> [DATA SUPPLIED]
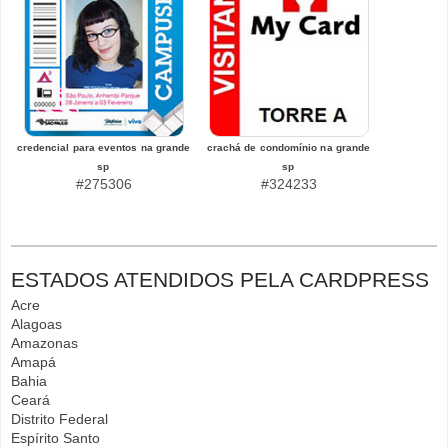
credencial para eventos na grande
crachá de condomínio na grande
sp
sp
#275306
#324233
ESTADOS ATENDIDOS PELA CARDPRESS
Acre
Alagoas
Amazonas
Amapá
Bahia
Ceará
Distrito Federal
Espírito Santo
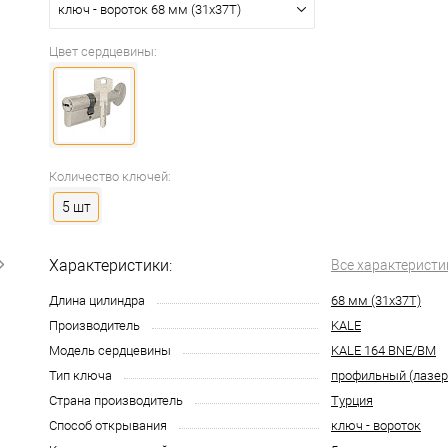
ключ - вороток 68 мм (31x37T)
Цвет сердцевины:
Количество ключей:
5 шт
Характеристики:
Все характеристи
Длина цилиндра
68 мм (31x37T)
Производитель
KALE
Модель сердцевины
KALE 164 BNE/BM
Тип ключа
профильный (лазе
Страна производитель
Турция
Способ открывания
ключ - вороток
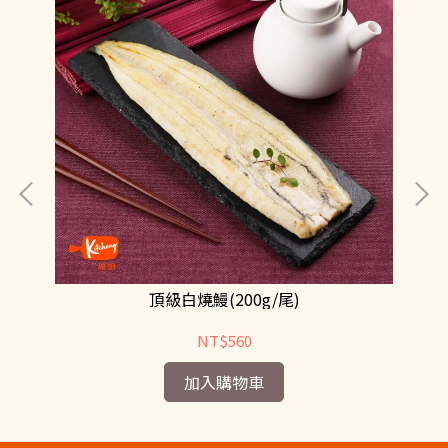
頂級白燒鰻(200g/尾)
NT$560
加入購物車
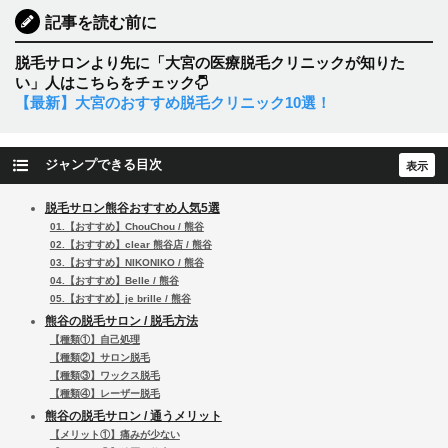
記事を読む前に
脱毛サロンより先に「大宮の医療脱毛クリニックが知りた
い」人はこちらをチェック
【最新】大宮のおすすめ脱毛クリニック10選！
ジャンプできる目次
脱毛サロン熊谷おすすめ人気5選
01.【おすすめ】ChouChou / 熊谷
02.【おすすめ】clear 熊谷店 / 熊谷
03.【おすすめ】NIKONIKO / 熊谷
04.【おすすめ】Belle / 熊谷
05.【おすすめ】je brille / 熊谷
熊谷の脱毛サロン / 脱毛方法
【種類①】自己処理
【種類②】サロン脱毛
【種類③】ワックス脱毛
【種類④】レーザー脱毛
熊谷の脱毛サロン / 通うメリット
【メリット①】痛みが少ない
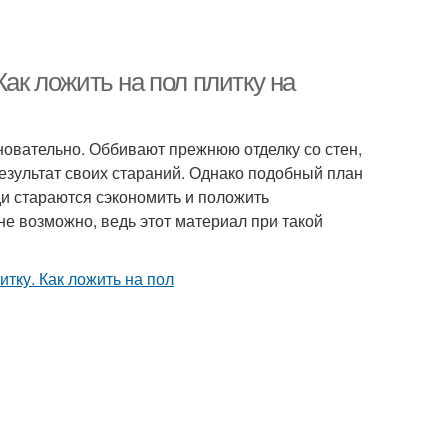
Как ложить на пол плитку на
новательно. Оббивают прежнюю отделку со стен,
езультат своих стараний. Однако подобный план
и стараются сэкономить и положить
лне возможно, ведь этот материал при такой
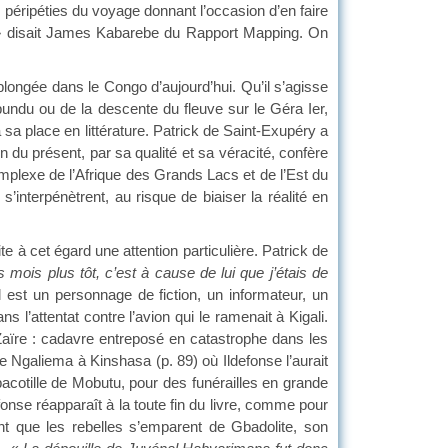
s péripéties du voyage donnant l’occasion d’en faire
 disait James Kabarebe du Rapport Mapping. On
plongée dans le Congo d’aujourd’hui. Qu’il s’agisse
ndu ou de la descente du fleuve sur le Géra Ier,
a sa place en littérature. Patrick de Saint-Exupéry a
 du présent, par sa qualité et sa véracité, confère
plexe de l’Afrique des Grands Lacs et de l’Est du
s’interpénètrent, au risque de biaiser la réalité en
e à cet égard une attention particulière. Patrick de
 mois plus tôt, c’est à cause de lui que j’étais de
’il est un personnage de fiction, un informateur, un
l’attentat contre l’avion qui le ramenait à Kigali.
aïre : cadavre entreposé en catastrophe dans les
Ngaliema à Kinshasa (p. 89) où Ildefonse l’aurait
 pacotille de Mobutu, pour des funérailles en grande
nse réapparaît à la toute fin du livre, comme pour
nt que les rebelles s’emparent de Gbadolite, son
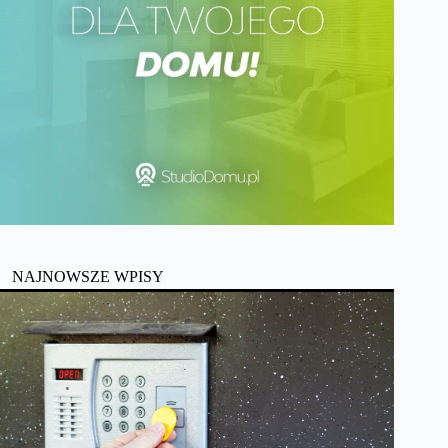
NAJNOWSZE WPISY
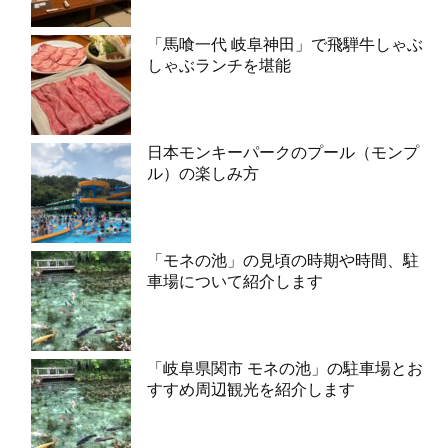
「馬喰一代 岐阜神田」で飛騨牛しゃぶ
しゃぶランチを堪能
日本モンキーパークのプール（モンプ
ル）の楽しみ方
「モネの池」の見頃の時期や時間、駐
車場について紹介します
「岐阜県関市 モネの池」の駐車場とお
すすめ周辺観光を紹介します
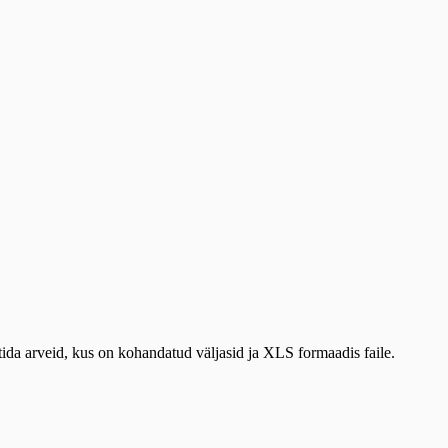
ida arveid, kus on kohandatud väljasid ja XLS formaadis faile.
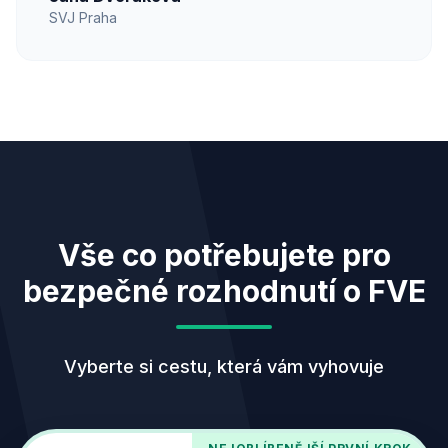
SVJ Praha
Vše co potřebujete pro
bezpečné rozhodnutí o FVE
Vyberte si cestu, která vám vyhovuje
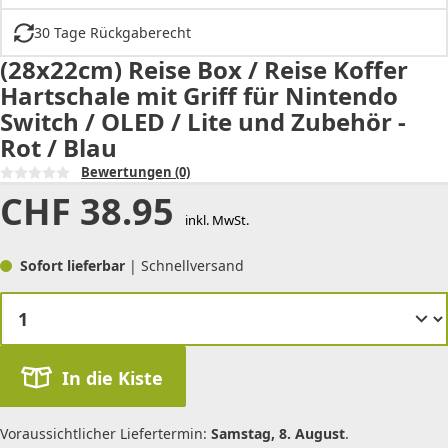
30 Tage Rückgaberecht
(28x22cm) Reise Box / Reise Koffer
Hartschale mit Griff für Nintendo
Switch / OLED / Lite und Zubehör -
Rot / Blau
Bewertungen
(0)
CHF
38.95
inkl. MwSt.
Sofort lieferbar
| Schnellversand
In die Kiste
Voraussichtlicher Liefertermin:
Samstag, 8. August
.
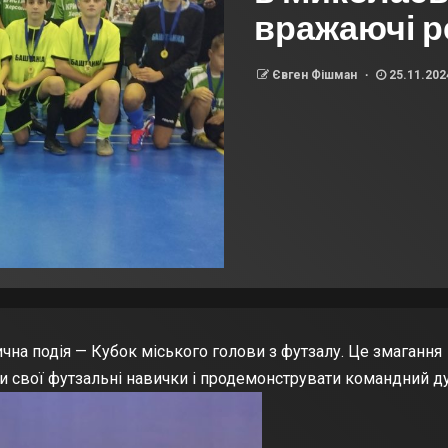
вражаючі р
Євген Фішман
25.11.20
ична подія — Кубок міського голови з футзалу. Це змагання
ти свої футзальні навички і продемонструвати командний ду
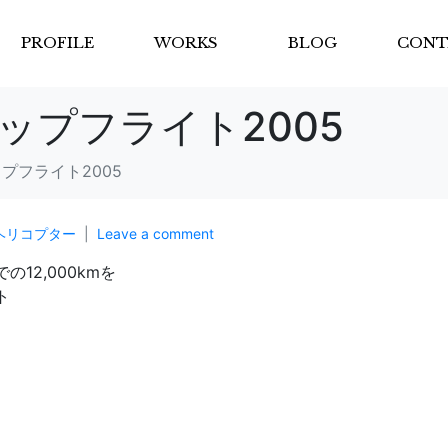
PROFILE
WORKS
BLOG
CONT
ップフライト2005
プフライト2005
ヘリコプター
Leave a comment
12,000kmを
ト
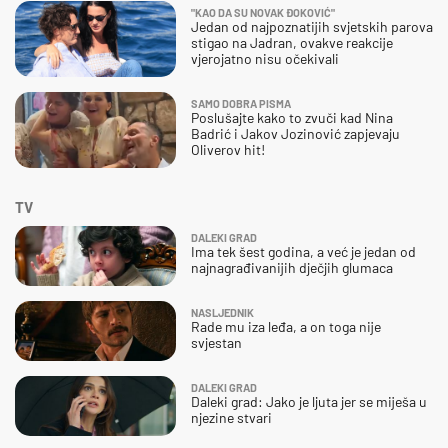
"KAO DA SU NOVAK ĐOKOVIĆ"
Jedan od najpoznatijih svjetskih parova
stigao na Jadran, ovakve reakcije
vjerojatno nisu očekivali
SAMO DOBRA PISMA
Poslušajte kako to zvuči kad Nina
Badrić i Jakov Jozinović zapjevaju
Oliverov hit!
TV
DALEKI GRAD
Ima tek šest godina, a već je jedan od
najnagrađivanijih dječjih glumaca
NASLJEDNIK
Rade mu iza leđa, a on toga nije
svjestan
DALEKI GRAD
Daleki grad: Jako je ljuta jer se miješa u
njezine stvari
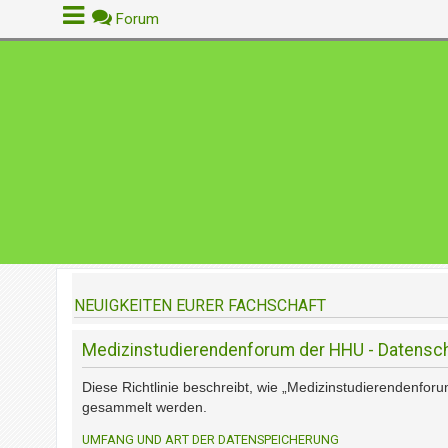
Forum
A
n
m
e
l
d
e
n
NEUIGKEITEN EURER FACHSCHAFT
R
e
Medizinstudierendenforum der HHU - Datensch
g
i
Diese Richtlinie beschreibt, wie „Medizinstudierendenfo
s
gesammelt werden.
t
r
UMFANG UND ART DER DATENSPEICHERUNG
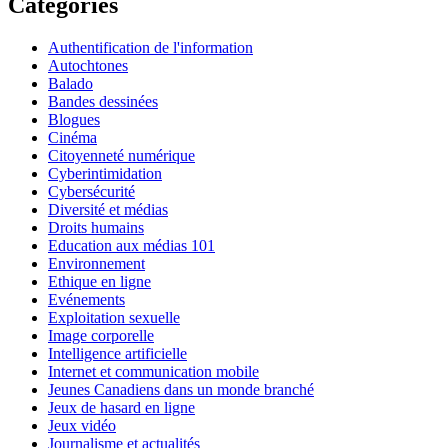
Categories
Authentification de l'information
Autochtones
Balado
Bandes dessinées
Blogues
Cinéma
Citoyenneté numérique
Cyberintimidation
Cybersécurité
Diversité et médias
Droits humains
Education aux médias 101
Environnement
Ethique en ligne
Evénements
Exploitation sexuelle
Image corporelle
Intelligence artificielle
Internet et communication mobile
Jeunes Canadiens dans un monde branché
Jeux de hasard en ligne
Jeux vidéo
Journalisme et actualités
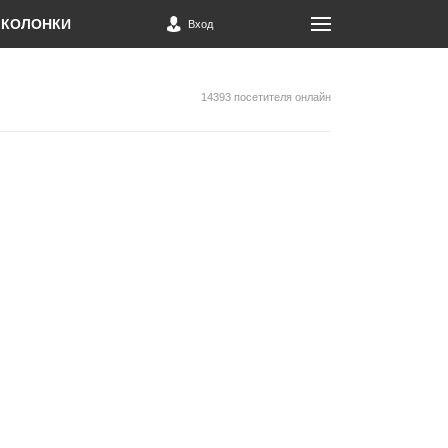
КОЛОНКИ
Вход
14393 посетителя онлайн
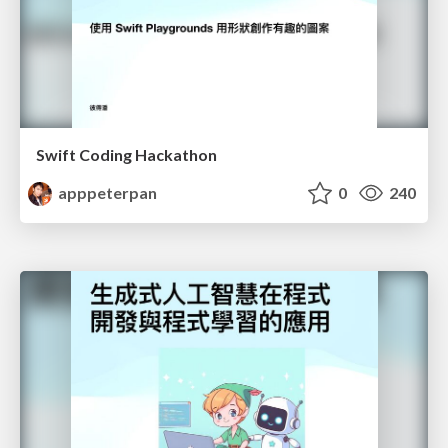
Swift Coding Hackathon
apppeterpan
0
240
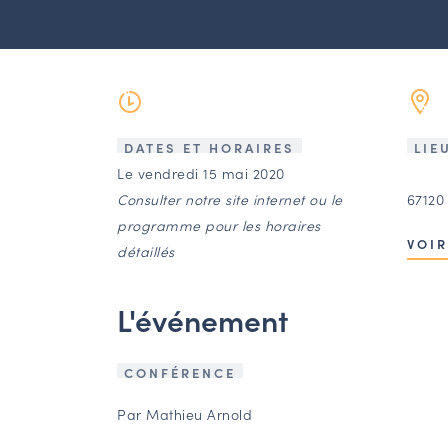
DATES ET HORAIRES
LIE
Le vendredi 15 mai 2020
Consulter notre site internet ou le
67120
programme pour les horaires
VOIR
détaillés
L'événement
CONFÉRENCE
Par Mathieu Arnold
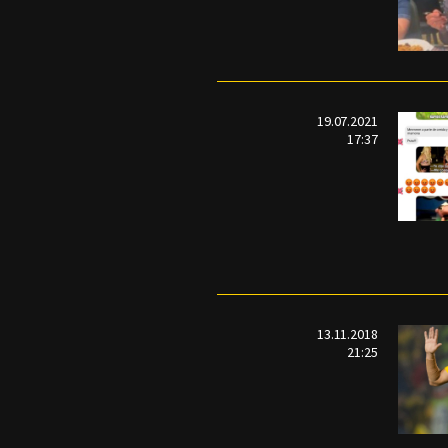
19.07.2021
17:37
13.11.2018
21:25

> [EXERCISE OBJECTIVE]
Each line of the data above must be reproduced as written. Skip the pictures.

> [ANSWER TO THE EXERCISE]
credencial para eventos na grande
crachá de condomínio na grande
sp
sp
#275306
#324233
ESTADOS ATENDIDOS PELA CARDPRESS
Acre
Alagoas
Amazonas
Amapá
Bahia
Ceará
Distrito Federal
Espírito Santo
ключ - вороток 68 мм (31x37T)
Цвет сердцевины:
Количество ключей:
5 шт
Характеристики:
Все характеристи
Длина цилиндра
68 мм (31x37T)
Производитель
KALE
Модель сердцевины
KALE 164 BNE/BM
Тип ключа
профильный (лазе
Страна производитель
Турция
Способ открывания
ключ - вороток
頂級白燒鰻(200g/尾)
NT$560
加入購物車
記事を読む前に
脱毛サロンより先に「大宮の医療脱毛クリニックが知りた
い」人はこちらをチェック
【最新】大宮のおすすめ脱毛クリニック10選！
ジャンプできる目次
脱毛サロン熊谷おすすめ人気5選
01.【おすすめ】ChouChou / 熊谷
02.【おすすめ】clear 熊谷店 / 熊谷
03.【おすすめ】NIKONIKO / 熊谷
04.【おすすめ】Belle / 熊谷
05.【おすすめ】je brille / 熊谷
熊谷の脱毛サロン / 脱毛方法
【種類①】自己処理
【種類②】サロン脱毛
【種類③】ワックス脱毛
【種類④】レーザー脱毛
熊谷の脱毛サロン / 通うメリット
【メリット①】痛みが少ない
Как ложить на пол плитку на
новательно. Оббивают прежнюю отделку со стен,
езультат своих стараний. Однако подобный план
и стараются сэкономить и положить
лне возможно, ведь этот материал при такой
s péripéties du voyage donnant l’occasion d’en faire
 disait James Kabarebe du Rapport Mapping. On
plongée dans le Congo d’aujourd’hui. Qu’il s’agisse
ndu ou de la descente du fleuve sur le Géra Ier,
a sa place en littérature. Patrick de Saint-Exupéry a
 du présent, par sa qualité et sa véracité, confère
plexe de l’Afrique des Grands Lacs et de l’Est du
s’interpénètrent, au risque de biaiser la réalité en
e à cet égard une attention particulière. Patrick de
 mois plus tôt, c’est à cause de lui que j’étais de
’il est un personnage de fiction, un informateur, un
l’attentat contre l’avion qui le ramenait à Kigali.
aïre : cadavre entreposé en catastrophe dans les
Ngaliema à Kinshasa (p. 89) où Ildefonse l’aurait
 pacotille de Mobutu, pour des funérailles en grande
nse réapparaît à la toute fin du livre, comme pour
nt que les rebelles s’emparent de Gbadolite, son
NAJNOWSZE WPISY
「馬喰一代 岐阜神田」で飛騨牛しゃぶ
しゃぶランチを堪能
日本モンキーパークのプール（モンプ
ル）の楽しみ方
「モネの池」の見頃の時期や時間、駐
車場について紹介します
「岐阜県関市 モネの池」の駐車場とお
すすめ周辺観光を紹介します
ida arveid, kus on kohandatud väljasid ja XLS formaadis faile.
SVJ Praha
Vše co potřebujete pro
bezpečné rozhodnutí o FVE
Vyberte si cestu, která vám vyhovuje
30 Tage Rückgaberecht
(28x22cm) Reise Box / Reise Koffer
Hartschale mit Griff für Nintendo
Switch / OLED / Lite und Zubehör -
Rot / Blau
Bewertungen
(0)
CHF
38.95
inkl. MwSt.
Sofort lieferbar
| Schnellversand
In die Kiste
Voraussichtlicher Liefertermin:
Samstag, 8. August
.
вражаючі р
Євген Фішман
25.11.20
ична подія — Кубок міського голови з футзалу. Це змагання
ти свої футзальні навички і продемонструвати командний ду
PROFILE
WORKS
BLOG
CONT
ップフライト2005
プフライト2005
ヘリコプター
Leave a comment
12,000kmを
ト
"KAO DA SU NOVAK ĐOKOVIĆ"
Jedan od najpoznatijih svjetskih parova
stigao na Jadran, ovakve reakcije
vjerojatno nisu očekivali
SAMO DOBRA PISMA
Poslušajte kako to zvuči kad Nina
Badrić i Jakov Jozinović zapjevaju
Oliverov hit!
TV
DALEKI GRAD
Ima tek šest godina, a već je jedan od
najnagrađivanijih dječjih glumaca
NASLJEDNIK
Rade mu iza leđa, a on toga nije
svjestan
DALEKI GRAD
Daleki grad: Jako je ljuta jer se miješa u
njezine stvari
Forum
A
n
m
e
l
d
e
n
NEUIGKEITEN EURER FACHSCHAFT
R
e
Medizinstudierendenforum der HHU - Datensch
g
i
Diese Richtlinie beschreibt, wie „Medizinstudierendenfo
s
gesammelt werden.
t
r
UMFANG UND ART DER DATENSPEICHERUNG
Categories
Authentification de l'information
Autochtones
Balado
Bandes dessinées
Blogues
Cinéma
Citoyenneté numérique
Cyberintimidation
Cybersécurité
Diversité et médias
Droits humains
Education aux médias 101
Environnement
Ethique en ligne
Evénements
Exploitation sexuelle
Image corporelle
Intelligence artificielle
Internet et communication mobile
Jeunes Canadiens dans un monde branché
Jeux de hasard en ligne
Jeux vidéo
Journalisme et actualités
КОЛОНКИ
Вход
14393 посетителя онлайн
Swift Coding Hackathon
apppeterpan
0
240
DATES ET HORAIRES
LIE
Le vendredi 15 mai 2020
Consulter notre site internet ou le
67120
programme pour les horaires
VOIR
détaillés
L'événement
CONFÉRENCE
Par Mathieu Arnold
19.07.2021
17:37
13.11.2018
21:25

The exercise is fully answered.